[Directions]: Without the pictures, print each of the records below exactly as it appears.

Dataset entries
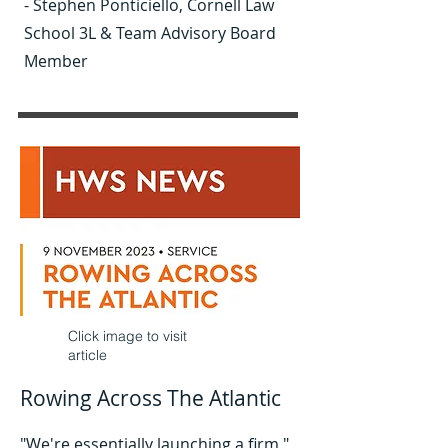
- Stephen Ponticiello, Cornell Law
School 3L & Team Advisory Board
Member
Click image to visit
article
Rowing Across The Atlantic
"We're essentially launching a firm,"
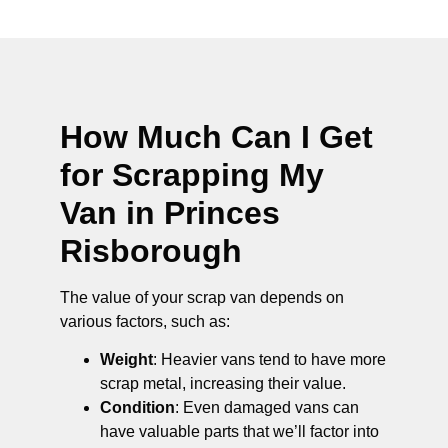
How Much Can I Get
for Scrapping My
Van in Princes
Risborough
The value of your scrap van depends on
various factors, such as:
Weight
: Heavier vans tend to have more
scrap metal, increasing their value.
Condition
: Even damaged vans can
have valuable parts that we’ll factor into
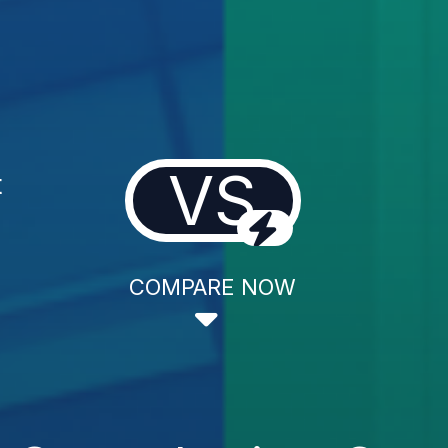
VS
t
COMPARE NOW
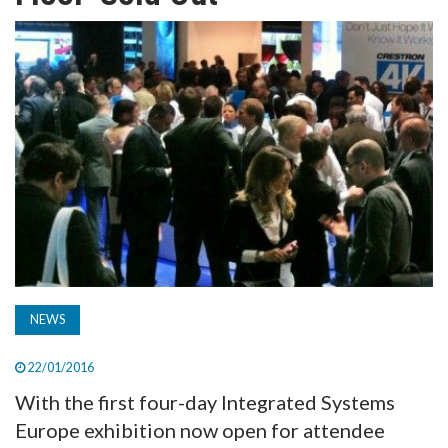
TV
MAGAZINE
ABOUT
SUBSCRIBE
NEWS
22/01/2016
With the first four-day Integrated Systems
Europe exhibition now open for attendee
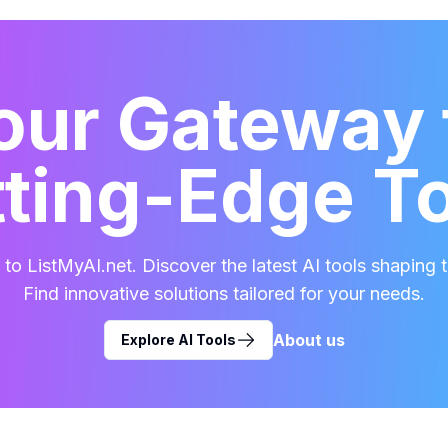
our Gateway 
ting-Edge T
o ListMyAI.net. Discover the latest AI tools shaping t
Find innovative solutions tailored for your needs.
About us
Explore AI Tools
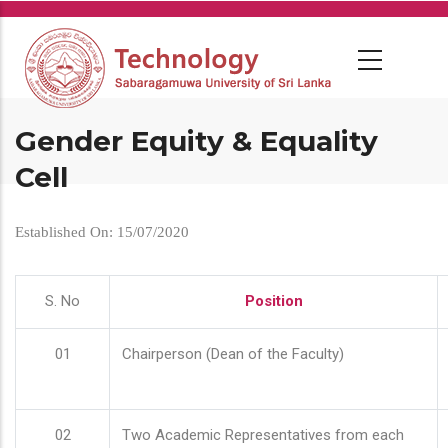
Skip
to
main
content
Gender Equity & Equality
Cell
Established On: 15/07/2020
S. No
Position
01
Chairperson (Dean of the Faculty)
02
Two Academic Representatives from each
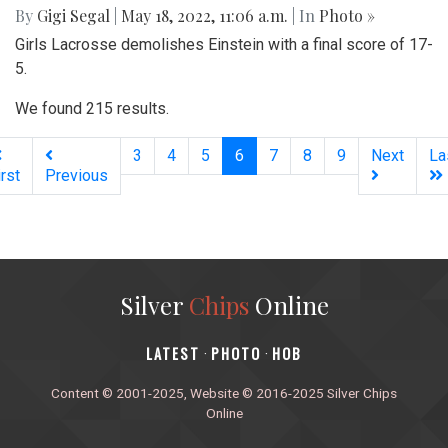
By
Gigi Segal
|
May 18, 2022, 11:06 a.m.
| In
Photo »
Girls Lacrosse demolishes Einstein with a final score of 17-
5.
We found 215 results.
(current)
3
4
5
6
7
8
9
Next
La
irst
Previous
Silver
Chips
Online
‎LATEST
PHOTO
HOB
·
·
Content © 2001-2025, Website © 2016-2025 Silver Chips
Online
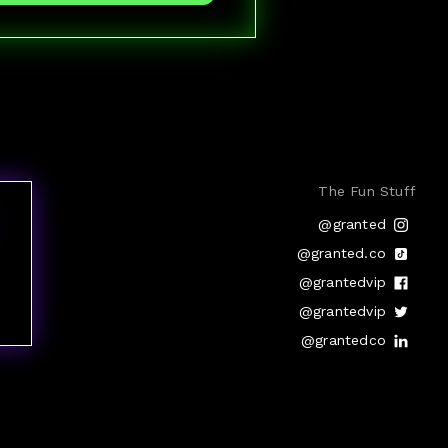
The Fun Stuff
@granted
@granted.co
@grantedvip
@grantedvip
@grantedco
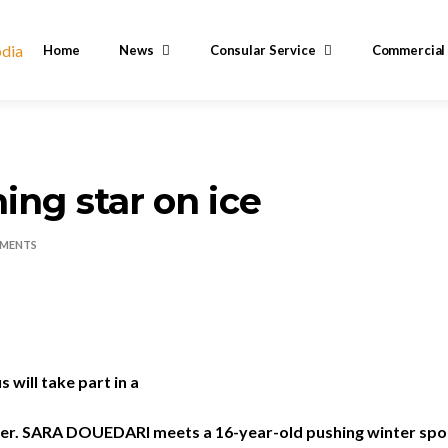
Home
News
Consular Service
Commercial
ing star on ice
MENTS
s will take part in a
er.
SARA DOUEDARI
meets a 16-year-old pushing winter spor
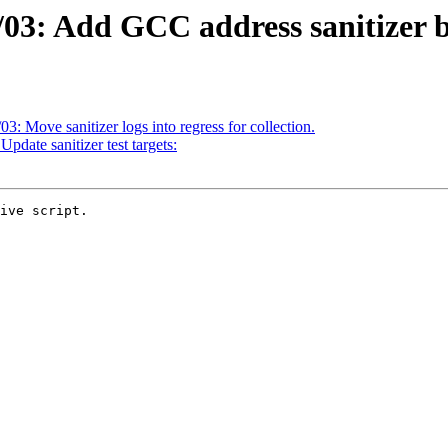
03: Add GCC address sanitizer bu
3: Move sanitizer logs into regress for collection.
pdate sanitizer test targets:
ive script.
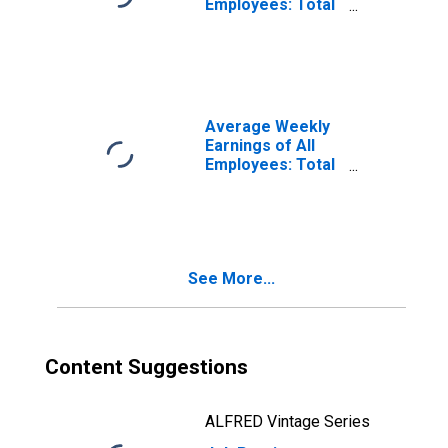
Employees: Total
Private in Fresno,
CA (MSA)
(DISCONTINUED)
Average Weekly
Earnings of All
Employees: Total
Private in Fresno,
CA (MSA)
(DISCONTINUED)
See More...
Content Suggestions
ALFRED Vintage Series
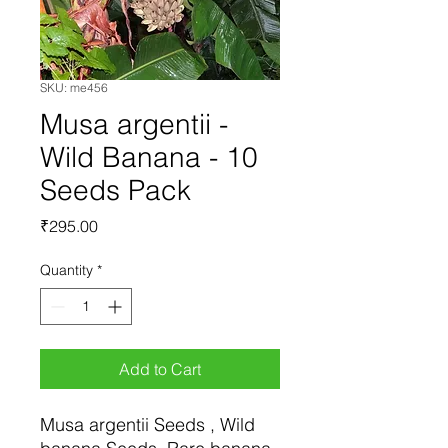
SKU: me456
Musa argentii -
Wild Banana - 10
Seeds Pack
Price
₹295.00
Quantity
*
Add to Cart
Musa argentii Seeds , Wild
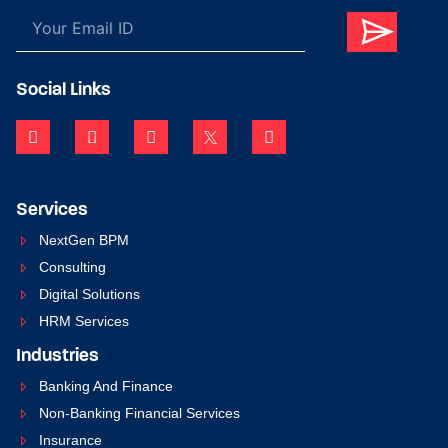
Social Links
Services
NextGen BPM
Consulting
Digital Solutions
HRM Services
Industries
Banking And Finance
Non-Banking Financial Services
Insurance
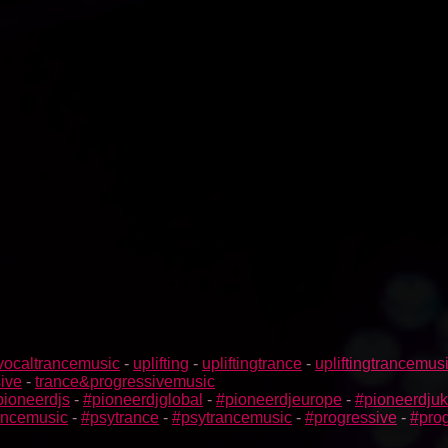
vocaltrancemusic
-
uplifting
-
upliftingtrance
-
upliftingtrancemus
ive
-
trance&progressivemusic
pioneerdjs
-
#pioneerdjglobal
-
#pioneerdjeurope
-
#pioneerdjuk
rancemusic
-
#psytrance
-
#psytrancemusic
-
#progressive
-
#prog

[Expected answer]:
- Stephen Ponticiello, Cornell Law
School 3L & Team Advisory Board
Member
Click image to visit
article
Rowing Across The Atlantic
"We're essentially launching a firm,"
How Much Can I Get
for Scrapping My
Van in Princes
Risborough
The value of your scrap van depends on
various factors, such as:
Weight
: Heavier vans tend to have more
scrap metal, increasing their value.
Condition
: Even damaged vans can
have valuable parts that we’ll factor into
VS
t
COMPARE NOW
TV
MAGAZINE
ABOUT
SUBSCRIBE
NEWS
22/01/2016
With the first four-day Integrated Systems
Europe exhibition now open for attendee
our Gateway 
ting-Edge T
o ListMyAI.net. Discover the latest AI tools shaping t
Find innovative solutions tailored for your needs.
About us
Explore AI Tools
Skip
to
main
content
Gender Equity & Equality
Cell
Established On: 15/07/2020
S. No
Position
01
Chairperson (Dean of the Faculty)
02
Two Academic Representatives from each
By
Gigi Segal
|
May 18, 2022, 11:06 a.m.
| In
Photo »
Girls Lacrosse demolishes Einstein with a final score of 17-
5.
We found 215 results.
(current)
3
4
5
6
7
8
9
Next
La
irst
Previous
Silver
Chips
Online
‎LATEST
PHOTO
HOB
·
·
Content © 2001-2025, Website © 2016-2025 Silver Chips
Online
The Fun Stuff
@granted
@granted.co
@grantedvip
@grantedvip
@grantedco
Home
News
Consular Service
Commercial
ing star on ice
MENTS
s will take part in a
er.
SARA DOUEDARI
meets a 16-year-old pushing winter spor
03: Add GCC address sanitizer bu
3: Move sanitizer logs into regress for collection.
pdate sanitizer test targets:
ive script.
Employees: Total
Private in Fresno,
CA (MSA)
(DISCONTINUED)
Average Weekly
Earnings of All
Employees: Total
Private in Fresno,
CA (MSA)
(DISCONTINUED)
See More...
Content Suggestions
ALFRED Vintage Series
SKU: me456
Musa argentii -
Wild Banana - 10
Seeds Pack
Price
₹295.00
Quantity
*
Add to Cart
Musa argentii Seeds , Wild
Social Links
Services
NextGen BPM
Consulting
Digital Solutions
HRM Services
Industries
Banking And Finance
Non-Banking Financial Services
Insurance
vocaltrancemusic
-
uplifting
-
upliftingtrance
-
upliftingtrancemus
ive
-
trance&progressivemusic
pioneerdjs
-
#pioneerdjglobal
-
#pioneerdjeurope
-
#pioneerdjuk
rancemusic
-
#psytrance
-
#psytrancemusic
-
#progressive
-
#prog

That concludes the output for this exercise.